[To do]
Your response should be the complete set of records, reproduced exactly.

(Stored items)
Content starts

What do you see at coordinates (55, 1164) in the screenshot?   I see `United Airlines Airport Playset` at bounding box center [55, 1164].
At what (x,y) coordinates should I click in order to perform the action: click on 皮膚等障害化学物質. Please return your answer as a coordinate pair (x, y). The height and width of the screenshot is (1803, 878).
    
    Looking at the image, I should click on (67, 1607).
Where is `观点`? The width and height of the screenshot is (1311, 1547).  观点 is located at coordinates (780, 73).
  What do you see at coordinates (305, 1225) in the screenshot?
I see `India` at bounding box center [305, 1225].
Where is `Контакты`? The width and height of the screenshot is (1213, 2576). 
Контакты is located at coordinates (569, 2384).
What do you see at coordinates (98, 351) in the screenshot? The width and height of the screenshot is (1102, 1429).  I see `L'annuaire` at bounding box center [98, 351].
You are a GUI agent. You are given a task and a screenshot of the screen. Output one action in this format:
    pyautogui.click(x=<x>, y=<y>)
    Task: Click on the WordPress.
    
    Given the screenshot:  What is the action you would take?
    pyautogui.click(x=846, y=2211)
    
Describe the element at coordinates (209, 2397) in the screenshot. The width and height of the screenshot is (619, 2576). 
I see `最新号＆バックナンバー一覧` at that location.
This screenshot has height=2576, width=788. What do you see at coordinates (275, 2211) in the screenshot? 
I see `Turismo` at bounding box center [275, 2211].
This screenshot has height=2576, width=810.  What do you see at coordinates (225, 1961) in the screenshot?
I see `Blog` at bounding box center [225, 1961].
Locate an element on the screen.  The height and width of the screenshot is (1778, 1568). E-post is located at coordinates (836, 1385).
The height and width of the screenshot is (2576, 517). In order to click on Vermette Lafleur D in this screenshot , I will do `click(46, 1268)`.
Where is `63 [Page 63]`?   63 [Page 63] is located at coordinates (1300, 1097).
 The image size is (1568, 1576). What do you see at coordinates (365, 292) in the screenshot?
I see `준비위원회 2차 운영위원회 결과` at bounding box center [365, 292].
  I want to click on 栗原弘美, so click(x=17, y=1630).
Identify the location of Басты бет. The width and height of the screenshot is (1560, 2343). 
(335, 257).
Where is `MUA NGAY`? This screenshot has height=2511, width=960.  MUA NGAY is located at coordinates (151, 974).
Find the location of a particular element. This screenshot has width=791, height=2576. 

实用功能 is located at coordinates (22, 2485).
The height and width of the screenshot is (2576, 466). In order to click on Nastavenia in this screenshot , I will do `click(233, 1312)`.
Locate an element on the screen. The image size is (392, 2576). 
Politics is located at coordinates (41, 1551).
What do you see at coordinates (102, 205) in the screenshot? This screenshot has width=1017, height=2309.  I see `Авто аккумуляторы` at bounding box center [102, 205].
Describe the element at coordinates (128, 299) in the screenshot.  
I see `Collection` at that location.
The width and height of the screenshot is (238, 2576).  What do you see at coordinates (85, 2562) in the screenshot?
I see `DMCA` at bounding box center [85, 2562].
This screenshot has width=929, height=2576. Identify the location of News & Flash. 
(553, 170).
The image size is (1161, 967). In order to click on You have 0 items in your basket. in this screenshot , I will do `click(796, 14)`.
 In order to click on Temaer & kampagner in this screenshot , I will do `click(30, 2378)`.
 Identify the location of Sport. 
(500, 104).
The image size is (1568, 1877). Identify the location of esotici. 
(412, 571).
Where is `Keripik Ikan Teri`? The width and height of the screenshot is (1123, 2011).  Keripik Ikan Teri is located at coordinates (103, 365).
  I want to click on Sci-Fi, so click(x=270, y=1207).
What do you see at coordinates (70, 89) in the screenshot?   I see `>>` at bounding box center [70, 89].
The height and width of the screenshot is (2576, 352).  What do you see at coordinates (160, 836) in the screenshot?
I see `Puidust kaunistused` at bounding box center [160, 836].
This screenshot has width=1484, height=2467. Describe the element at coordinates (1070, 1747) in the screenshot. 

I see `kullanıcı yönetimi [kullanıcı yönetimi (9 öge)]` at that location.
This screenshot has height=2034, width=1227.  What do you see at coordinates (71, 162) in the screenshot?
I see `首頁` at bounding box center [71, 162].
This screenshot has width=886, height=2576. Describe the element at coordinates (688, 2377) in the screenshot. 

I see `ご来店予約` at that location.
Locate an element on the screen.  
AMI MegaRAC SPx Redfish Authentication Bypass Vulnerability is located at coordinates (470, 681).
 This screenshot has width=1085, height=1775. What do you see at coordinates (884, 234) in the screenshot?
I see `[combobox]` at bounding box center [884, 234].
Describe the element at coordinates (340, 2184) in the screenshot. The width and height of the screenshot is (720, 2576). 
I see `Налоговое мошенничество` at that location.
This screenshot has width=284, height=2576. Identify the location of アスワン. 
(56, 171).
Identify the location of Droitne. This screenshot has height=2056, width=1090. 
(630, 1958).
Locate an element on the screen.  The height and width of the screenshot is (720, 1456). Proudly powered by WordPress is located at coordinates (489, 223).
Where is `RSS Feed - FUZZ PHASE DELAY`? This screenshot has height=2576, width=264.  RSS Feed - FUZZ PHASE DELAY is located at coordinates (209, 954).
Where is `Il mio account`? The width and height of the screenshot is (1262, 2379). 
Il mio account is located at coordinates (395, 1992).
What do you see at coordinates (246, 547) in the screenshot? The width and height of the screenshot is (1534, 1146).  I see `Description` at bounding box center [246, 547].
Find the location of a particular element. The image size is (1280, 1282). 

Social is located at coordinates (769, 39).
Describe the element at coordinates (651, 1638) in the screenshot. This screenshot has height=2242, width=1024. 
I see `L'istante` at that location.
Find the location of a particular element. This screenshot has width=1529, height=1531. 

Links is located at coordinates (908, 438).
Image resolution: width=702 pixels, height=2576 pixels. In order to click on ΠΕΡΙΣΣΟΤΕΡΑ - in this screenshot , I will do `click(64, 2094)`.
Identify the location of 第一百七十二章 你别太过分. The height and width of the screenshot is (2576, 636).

Content ends

[Result of the exercise]
What do you see at coordinates (55, 1164) in the screenshot?   I see `United Airlines Airport Playset` at bounding box center [55, 1164].
At what (x,y) coordinates should I click in order to perform the action: click on 皮膚等障害化学物質. Please return your answer as a coordinate pair (x, y). The height and width of the screenshot is (1803, 878).
    
    Looking at the image, I should click on (67, 1607).
Where is `观点`? The width and height of the screenshot is (1311, 1547).  观点 is located at coordinates (780, 73).
  What do you see at coordinates (305, 1225) in the screenshot?
I see `India` at bounding box center [305, 1225].
Where is `Контакты`? The width and height of the screenshot is (1213, 2576). 
Контакты is located at coordinates (569, 2384).
What do you see at coordinates (98, 351) in the screenshot? The width and height of the screenshot is (1102, 1429).  I see `L'annuaire` at bounding box center [98, 351].
You are a GUI agent. You are given a task and a screenshot of the screen. Output one action in this format:
    pyautogui.click(x=<x>, y=<y>)
    Task: Click on the WordPress.
    
    Given the screenshot:  What is the action you would take?
    pyautogui.click(x=846, y=2211)
    
Describe the element at coordinates (209, 2397) in the screenshot. The width and height of the screenshot is (619, 2576). 
I see `最新号＆バックナンバー一覧` at that location.
This screenshot has height=2576, width=788. What do you see at coordinates (275, 2211) in the screenshot? 
I see `Turismo` at bounding box center [275, 2211].
This screenshot has height=2576, width=810.  What do you see at coordinates (225, 1961) in the screenshot?
I see `Blog` at bounding box center [225, 1961].
Locate an element on the screen.  The height and width of the screenshot is (1778, 1568). E-post is located at coordinates (836, 1385).
The height and width of the screenshot is (2576, 517). In order to click on Vermette Lafleur D in this screenshot , I will do `click(46, 1268)`.
Where is `63 [Page 63]`?   63 [Page 63] is located at coordinates (1300, 1097).
 The image size is (1568, 1576). What do you see at coordinates (365, 292) in the screenshot?
I see `준비위원회 2차 운영위원회 결과` at bounding box center [365, 292].
  I want to click on 栗原弘美, so click(x=17, y=1630).
Identify the location of Басты бет. The width and height of the screenshot is (1560, 2343). 
(335, 257).
Where is `MUA NGAY`? This screenshot has height=2511, width=960.  MUA NGAY is located at coordinates (151, 974).
Find the location of a particular element. This screenshot has width=791, height=2576. 

实用功能 is located at coordinates (22, 2485).
The height and width of the screenshot is (2576, 466). In order to click on Nastavenia in this screenshot , I will do `click(233, 1312)`.
Locate an element on the screen. The image size is (392, 2576). 
Politics is located at coordinates (41, 1551).
What do you see at coordinates (102, 205) in the screenshot? This screenshot has width=1017, height=2309.  I see `Авто аккумуляторы` at bounding box center [102, 205].
Describe the element at coordinates (128, 299) in the screenshot.  
I see `Collection` at that location.
The width and height of the screenshot is (238, 2576).  What do you see at coordinates (85, 2562) in the screenshot?
I see `DMCA` at bounding box center [85, 2562].
This screenshot has width=929, height=2576. Identify the location of News & Flash. 
(553, 170).
The image size is (1161, 967). In order to click on You have 0 items in your basket. in this screenshot , I will do `click(796, 14)`.
 In order to click on Temaer & kampagner in this screenshot , I will do `click(30, 2378)`.
 Identify the location of Sport. 
(500, 104).
The image size is (1568, 1877). Identify the location of esotici. 
(412, 571).
Where is `Keripik Ikan Teri`? The width and height of the screenshot is (1123, 2011).  Keripik Ikan Teri is located at coordinates (103, 365).
  I want to click on Sci-Fi, so click(x=270, y=1207).
What do you see at coordinates (70, 89) in the screenshot?   I see `>>` at bounding box center [70, 89].
The height and width of the screenshot is (2576, 352).  What do you see at coordinates (160, 836) in the screenshot?
I see `Puidust kaunistused` at bounding box center [160, 836].
This screenshot has width=1484, height=2467. Describe the element at coordinates (1070, 1747) in the screenshot. 

I see `kullanıcı yönetimi [kullanıcı yönetimi (9 öge)]` at that location.
This screenshot has height=2034, width=1227.  What do you see at coordinates (71, 162) in the screenshot?
I see `首頁` at bounding box center [71, 162].
This screenshot has width=886, height=2576. Describe the element at coordinates (688, 2377) in the screenshot. 

I see `ご来店予約` at that location.
Locate an element on the screen.  
AMI MegaRAC SPx Redfish Authentication Bypass Vulnerability is located at coordinates (470, 681).
 This screenshot has width=1085, height=1775. What do you see at coordinates (884, 234) in the screenshot?
I see `[combobox]` at bounding box center [884, 234].
Describe the element at coordinates (340, 2184) in the screenshot. The width and height of the screenshot is (720, 2576). 
I see `Налоговое мошенничество` at that location.
This screenshot has width=284, height=2576. Identify the location of アスワン. 
(56, 171).
Identify the location of Droitne. This screenshot has height=2056, width=1090. 
(630, 1958).
Locate an element on the screen.  The height and width of the screenshot is (720, 1456). Proudly powered by WordPress is located at coordinates (489, 223).
Where is `RSS Feed - FUZZ PHASE DELAY`? This screenshot has height=2576, width=264.  RSS Feed - FUZZ PHASE DELAY is located at coordinates (209, 954).
Where is `Il mio account`? The width and height of the screenshot is (1262, 2379). 
Il mio account is located at coordinates (395, 1992).
What do you see at coordinates (246, 547) in the screenshot? The width and height of the screenshot is (1534, 1146).  I see `Description` at bounding box center [246, 547].
Find the location of a particular element. The image size is (1280, 1282). 

Social is located at coordinates (769, 39).
Describe the element at coordinates (651, 1638) in the screenshot. This screenshot has height=2242, width=1024. 
I see `L'istante` at that location.
Find the location of a particular element. This screenshot has width=1529, height=1531. 

Links is located at coordinates (908, 438).
Image resolution: width=702 pixels, height=2576 pixels. In order to click on ΠΕΡΙΣΣΟΤΕΡΑ - in this screenshot , I will do `click(64, 2094)`.
Identify the location of 第一百七十二章 你别太过分. The height and width of the screenshot is (2576, 636).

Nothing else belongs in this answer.